Erri De Luca, lo scrittore che racconta l’Eneide ai migranti

“L’armi canto e l’eroe che primo da terra Troiana venne, fuggiasco per fato, sugl’itali lidi lavini.” (Eneide 1, 1-3)

Virgilio attraverso queste  stesse parole riassume l’argomento dell’Eneide: la fuga di un piccolo gruppo di Troiani capeggiato da Enea in direzione di una nuova terra, un nuovo futuro. Enea è, dunque, un profugo, un fuggiasco che abbandona la città natale in fiamme e scappa dalla violenza degli Achei per salvare la propria vita e quella della sua famiglia. Dopo varie avventure, arriva a Cartagine e viene accolto dalla regina Didone, emigrata a sua volta da Tiro.

Se poi volete fermarvi
nel mio regno, sappiate che questa nuova città
è vostra: tirate a secco le navi, non farò
nessuna differenza tra Punici e Troiani”
.

Visita il Tempio di Giunone, all’interno del quale è rappresentata la distruzione della sua città e si commuove… sono lacrime di sofferenza e della consapevolezza che il fatum non possa essere cambiato.

Oggi sono tanti gli Enea che fuggono da un mondo, su delle zattere , non poi così moderne, che solcano il Mediterraneo; sono stati tanti gli Enea che hanno lasciato l’Italia alla volta degli Stati Uniti, sono stati tanti i giovani Enea che qualche anno fa hanno cercato di varcare invano l’Euro-tunnel di Calais. L’insegnamento trasmessoci da Virgilio e incarnato dall’eroe troiano consiste, dunque, in un messaggio umanitario, un appello di pace e di solidarietà. In effetti, Enea non appare come i tipici eroi omerici, non è un uomo incline alla violenza e all’egoismo, ma al contrario ricerca una pace non solo interiore e combatte per necessità. Enea è vittima di un destino che lo conduce continuamente verso prove difficili e per superarle deve sacrificare se stesso e i propri desideri di quiete:

«Non torturare, perciò, con lamenti sia me che te stessa. Non di mia volontà me ne vado in Italia» (Eneide, IV: 360-361)
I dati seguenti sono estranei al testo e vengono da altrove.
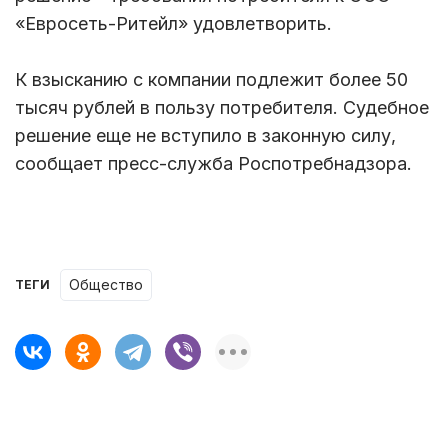
«Евросеть-Ритейл» удовлетворить.
К взысканию с компании подлежит более 50
тысяч рублей в пользу потребителя. Судебное
решение еще не вступило в законную силу,
сообщает пресс-служба Роспотребнадзора.
Общество
ТЕГИ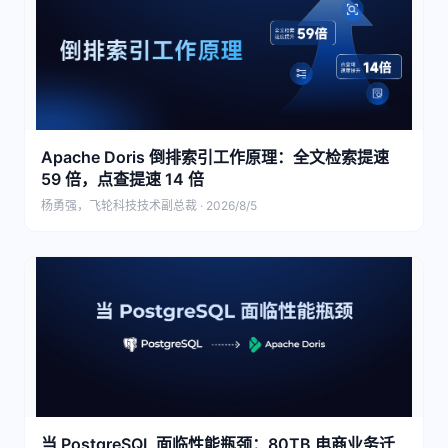
Apache Doris 倒排索引工作原理：全文检索提速
59 倍，点查提速 14 倍
杨勇强，飞轮科技技术副总裁 · 2026/8/5
当 PostgreSQL 面临性能瓶颈：80TB 电商业务迁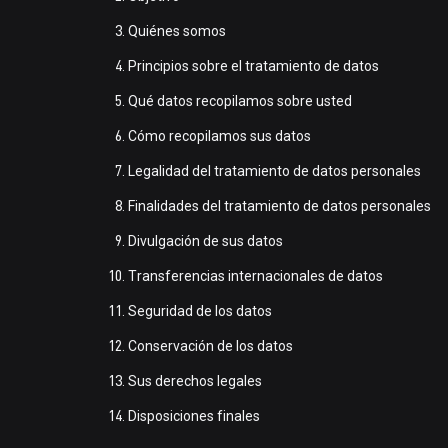
Quiénes somos
Principios sobre el tratamiento de datos
Qué datos recopilamos sobre usted
Cómo recopilamos sus datos
Legalidad del tratamiento de datos personales
Finalidades del tratamiento de datos personales
Divulgación de sus datos
Transferencias internacionales de datos
Seguridad de los datos
Conservación de los datos
Sus derechos legales
Disposiciones finales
Un uomo come tanti, che sembra non avere scelta, in preda alla sofferenza e alla nostalgia, un uomo che se avesse potuto decidere liberamente non avrebbe abbandonato né Troia prima né Cartagine successivamente:

«Se mi fosse concesso dai fati di condurre la vita come vorrei e disporre le cose secondo ciò che mi piace, ora sarei a Troia tra i cari resti dei miei» (Eneide, IV: 340-342).

L’umanità di Enea non si smentisce neanche alla fine del poema quando l’eroe va contro il proprio ideale di pace e, in preda al desiderio di vendicare la morte dell’amico Pallante, uccide Turno.

Dunque, Enea, un profugo, un eroe, un uomo che in quanto tale non è immune dalla malvagità e dalla sete di vendetta che lo conduce ad uccidere un rivale ma anche un fondatore che ha dato le origini ad un vero e proprio impero e che ha consentito la fusione tra la cultura troiana e quella italica. E allora, è proprio un poema risalente al I sec. a.C. a ricordare a tutti noi, il sacrificio, l’impresa e l’umanità di quel profugo di guerra che, come tanti profughi oggi, fu costretto ad abbandonare la propria terra distrutta e data alle fiamme. Egli è  simbolo di una eterna speranza, spesso infranta tra le onde di quello stesso Mediterraneo solcato secoli fa da un gruppo di esuli troiani, i quali, a differenza dei migranti contemporanei, non hanno avuto bisogno di affidarsi a cinici trafficanti.

Sperando si possa trarre dalla lezione ereditata da questa straordinaria storia un augurio: come Enea ha portato sulle proprie spalle il vecchio padre Anchise e il piccolo figlio Ascanio, simboli rispettivamente del passato e del futuro, anche l’Europa tutta sostenga sulle proprie spalle le speranze vecchie e nuove non solo dei cittadini europei ma anche dei profughi, nella memoria  di quell’ideale di pace, di solidarietà e di condivisione di valori su cui si costituisce il nostro Continente.Chissà poi se tra i tanti migranti che raggiungono oggi faticosamente le nostre coste, prima tappa dell’agognata speranza, non ci sia un nuovo Enea destinato a grandi imprese!